For Hauerwas, Christians are people who “believe in history,” recognizing that “[t]ime has a narrative logic.” And it appears that at this point in history, “Christendom is coming to an end,” setting the church free “to embrace its body politic.” Once Christians realize that they are no longer in charge of their surrounding society, Hauerwas advised that they can enjoy the same social freedom to talk about Jesus that Jews have to talk about the Torah and Muslims have to talk about the Koran.
In admitted departure from most of evangelicalism, Hauerwas said that he “avoid[s] using language of belief to define what makes Christians Christians.” For the Duke professor, the “greatest challenge to Christianity is not in belief, but in politics.” Particularly, he framed Christians’ loyalty to God as being in opposition to embracing the identity of loyal citizens of a modern nation-state. He extensively cited Karl Barth, under whom Hauerwas’s own mentor, John Howard Yoder, studied. Hauerwas shared that he “often enjoy[s] making liberal friends, especially American liberal friends, nervous by saying that I am a theocrat.”
After declaring the fact, not mere “personal opinion,” that Jesus is Lord, Hauerwas was quick to add that “the way this works is not through any sort of coercion or violence” as in the 1600 years of “Constantinian dominance of world.” Rather, “[i]t is a politics of persuasion all the way down” in which “God gives us all the time we need.”

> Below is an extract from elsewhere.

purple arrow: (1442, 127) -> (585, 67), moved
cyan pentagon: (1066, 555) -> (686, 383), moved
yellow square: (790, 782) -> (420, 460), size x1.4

For Hauerwas, this means not only absolutist opposition to war (especially the U.S. military), but also rather broad denunciation of violence and coercion. He argued that “Christians are not called to non-violence because we think that that will rid the world of war, but it means that in a world of war, we cannot imagine ourselves being anything else.” In an apparent attempt to be provocative, he asserted that Reinhold Niebuhr was “the secret theologian for evangelicals” (of whom he repeatedly spoke in the third person), since “when it comes to foreign affairs, they just can’t wait to kill someone!” (He glossed over the major departures of Niebuhr’s theology from evangelicalism and of his ethics of Christian Realism from the Just War tradition.) According to Hauerwas, “[w]ar is the great liturgical alternative to the Eucharist,” and soldiers’ main sacrifice “is not their sacrifice of life, but of their normal unwillingness to kill.” On the world wars, he asked why they were not called “World Slaughter I” and “World Slaughter II.”
In light of the great evil forcefully advanced by the Axis powers, a questioner asked “[w]hat should we have done in World War II” and if just passively “watch[ing] that happen” would have been the best response.

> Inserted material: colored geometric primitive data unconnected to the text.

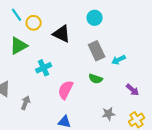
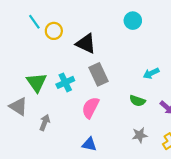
cyan circle: (95, 18) -> (133, 21), moved
green triangle: (19, 46) -> (37, 82), moved, turned -36
gray rectangle: (97, 51) -> (98, 74), moved
green semicircle: (96, 79) -> (137, 101), moved

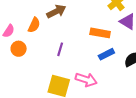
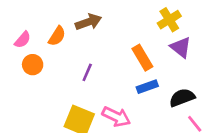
orange rectangle: (100, 33) -> (142, 58), turned 42

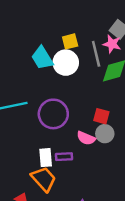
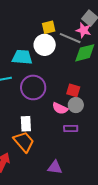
gray line: (96, 54) -> (70, 38), turned -55
cyan trapezoid: (42, 58) -> (22, 57), moved, turned 125
purple rectangle: (64, 157) -> (71, 128), moved

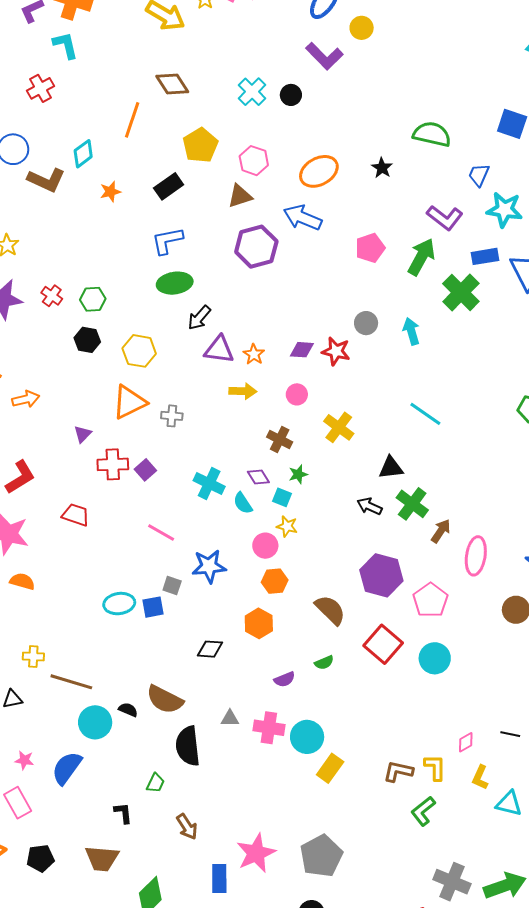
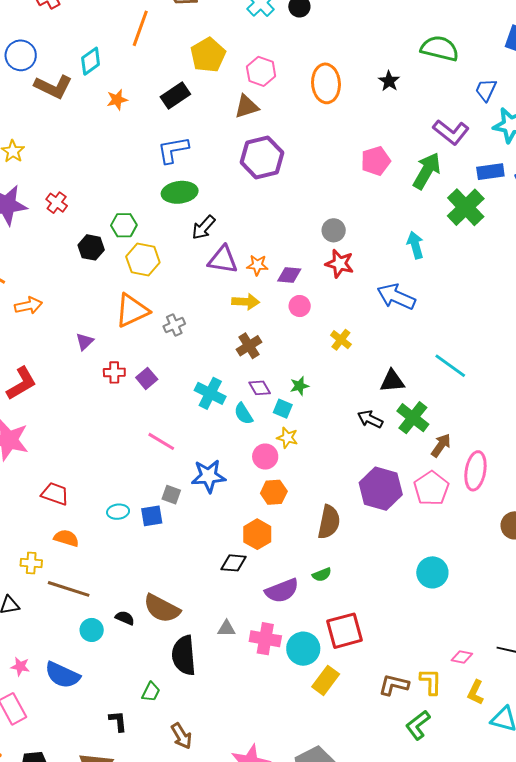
orange ellipse: (319, 171) -> (326, 83), turned -66
blue arrow: (303, 218) -> (396, 297), moved
green hexagon: (93, 299) -> (124, 225), moved
gray circle: (366, 323) -> (334, 230), moved
purple diamond: (302, 350) -> (289, 275), moved
orange star: (254, 354) -> (257, 265), turned -30
cyan line: (425, 414) -> (450, 366), moved
gray cross: (172, 416) -> (174, 325), turned -30
yellow cross: (339, 427) -> (341, 340), size x0.7
brown cross: (280, 440) -> (249, 346), moved, turned 30
red cross: (113, 464) -> (114, 372), size x0.7
red trapezoid: (76, 515) -> (55, 494), moved
orange semicircle: (22, 581) -> (66, 538), moved
pink pentagon: (430, 600) -> (431, 488), moved
cyan ellipse: (119, 604) -> (118, 512), size x0.7
brown semicircle: (330, 610) -> (329, 522), turned 56
red square: (383, 644) -> (344, 631), moved, turned 33
black diamond: (210, 649) -> (234, 563), moved
purple semicircle: (285, 679) -> (282, 591), size x1.6
cyan circle: (95, 722) -> (92, 630), size x0.7
pink diamond: (466, 742) -> (462, 657), turned 40
blue semicircle: (67, 768) -> (62, 675), turned -102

After challenging his questioner by asking, “Who is the ‘we’?” Hauerwas replied, “I want to be as responsive as I can.” But he admitted that Christian non-violence “may mean we will have to watch the innocents suffer for our convictions.” He then immediately claimed that this was “no less true for Just War,” but did not offer any argument for this strong assertion beyond, somewhat bizarrely, referring to the atomic bombings of Japan (whose satisfaction of Just-War criteria is hardly uncontested).

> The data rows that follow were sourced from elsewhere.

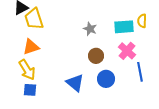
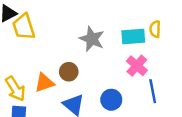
gray star: (90, 29) -> (92, 39), size x1.5
orange triangle: (31, 47) -> (44, 83), moved
brown circle: (96, 56) -> (69, 72), moved

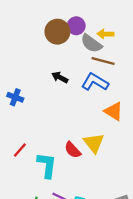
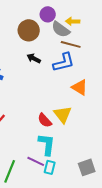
brown circle: (57, 32) -> (29, 30), moved
blue L-shape: (95, 82) -> (64, 62), turned 135
cyan L-shape: (47, 165) -> (47, 144), moved

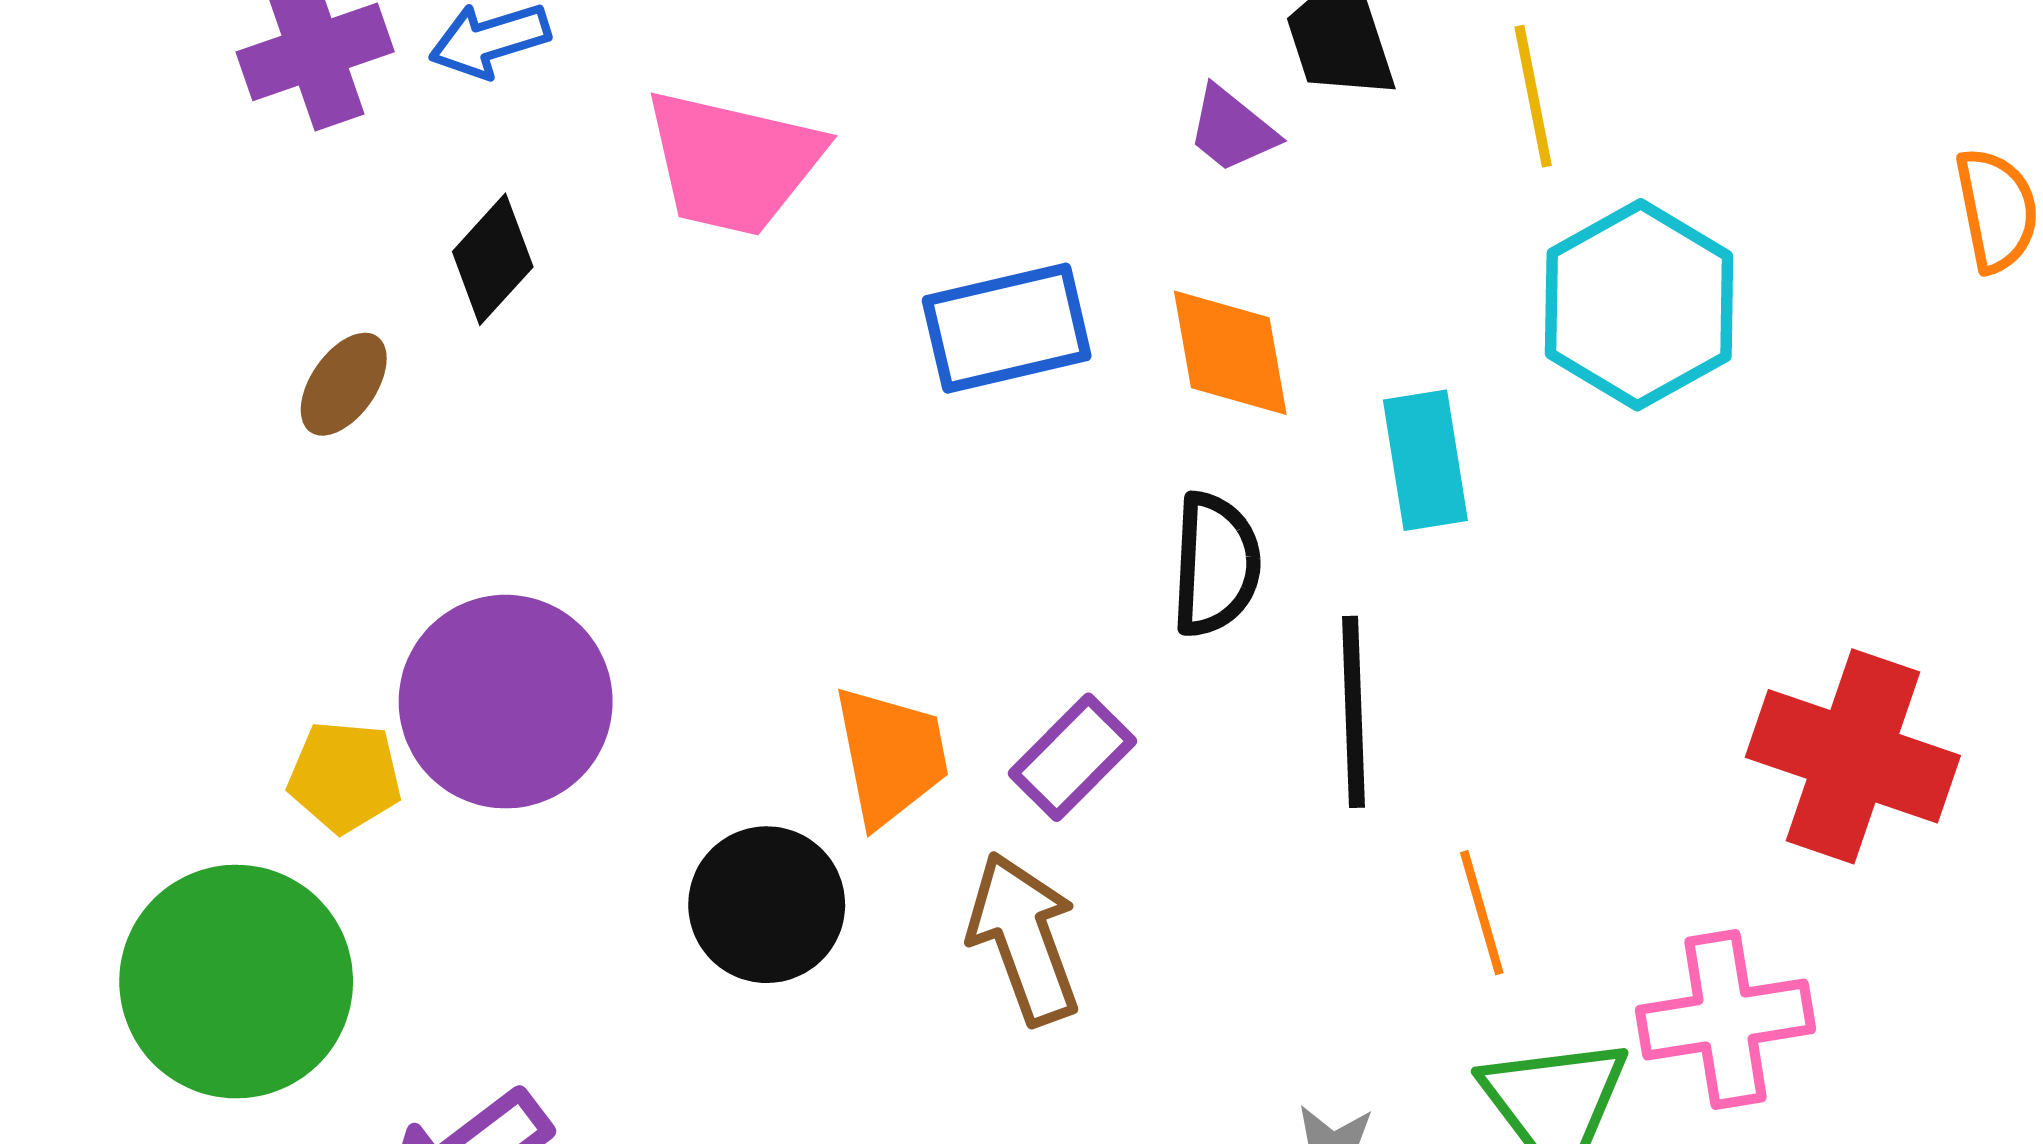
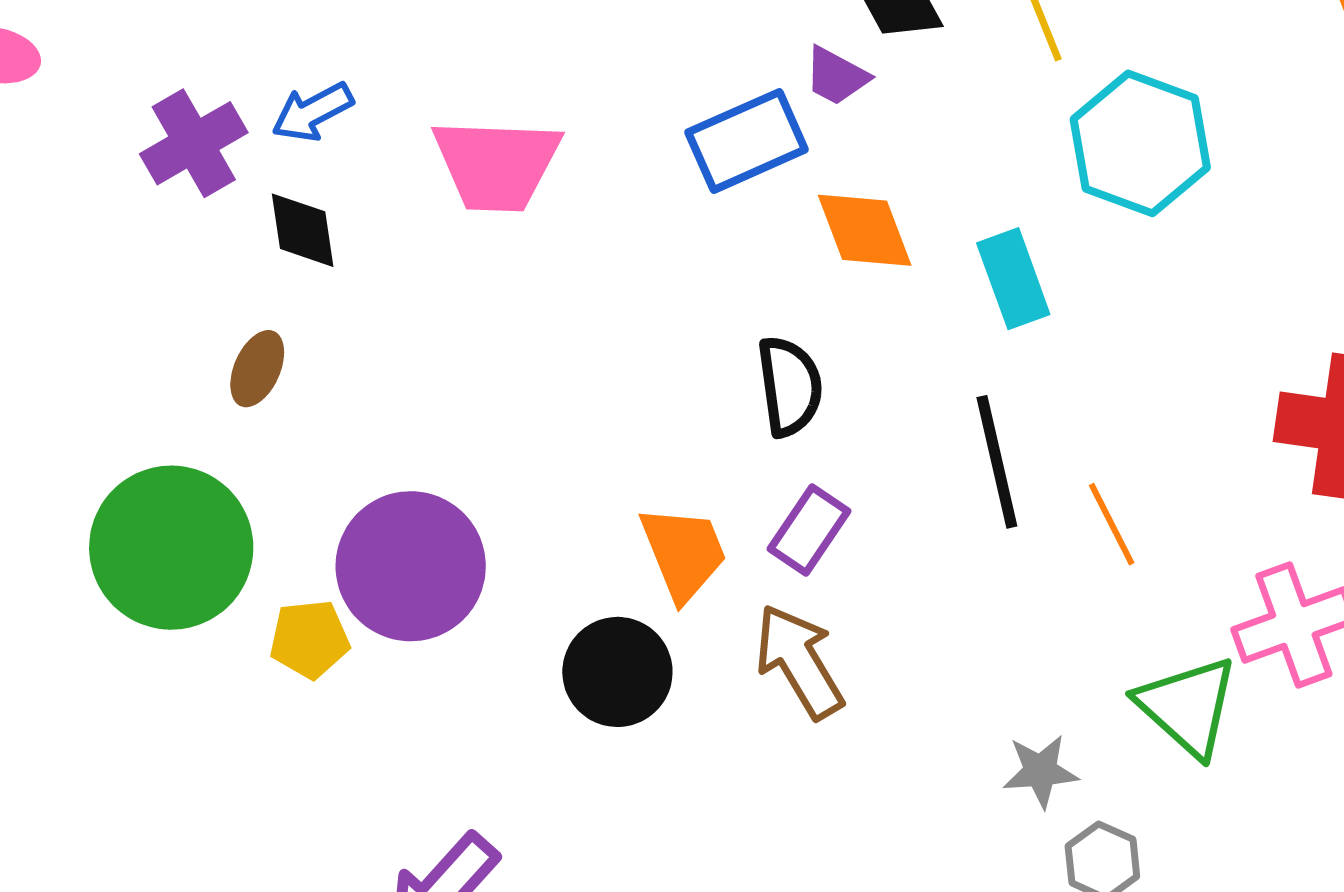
black diamond: (493, 259) -> (303, 230), moved, turned -40
blue rectangle: (1007, 328) -> (747, 141), moved
black semicircle: (1216, 564) -> (790, 386), moved
orange line: (1482, 913) -> (1112, 524), moved
green circle: (236, 982) -> (171, 548), moved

Also during the question-and-answer time, I questioned his absolutist repudiation of “coercion,” asking about such cases as parents coercively preventing children from running across the street or the sort of church discipline seen in 1 Corinthians 5.
Hauerwas agreed that Christians are to be “people who live out Matthew 18,” which “feels like a very coercive interaction,” but serves “to save us from the violence that’s in us.” He continued that “of course you are going to use methods that seem coercive at the time, but they are always under negotiation.”
Stanley Hauerwas is certainly right to stress the urgent need for culturally accommodated Christians to re-awaken to their divine calling to live radically different lives than what the surrounding culture expects of us. And it is worth noting that, in principle, his call for the church to challenge “imperial ambitions of the state” could be applied not only to foreign military actions, but also to government’s playing an increasingly important role in a growing number of aspects of citizens’ lives.
But agreeing that Christians need to be different than non-Christians hardly necessitates accepting the whole package of Hauerwasianism. Any social ethic falls short of the basic Christian test of neighbor-love if it makes a choice to abandon millions to suffer such unchecked evils as naked aggression or genocide. And the apparent idolization of opposing coercion easily leads to a lack of full intellectual honesty (about good actions that actually are coercive, rather than just seemingly coercive) and also, potentially, a rather distorted, unbiblical view of God that leaves little room for what the Old and New Testaments teach us about His wrath, judgment, and, yes, coercion in His relationship with us subservient creatures.
Hauerwas’s Wheaton address, along with the question-and-answer session, thus highlighted much of why many Christians find his ethics appealing, as well as some of its biggest shortcomings.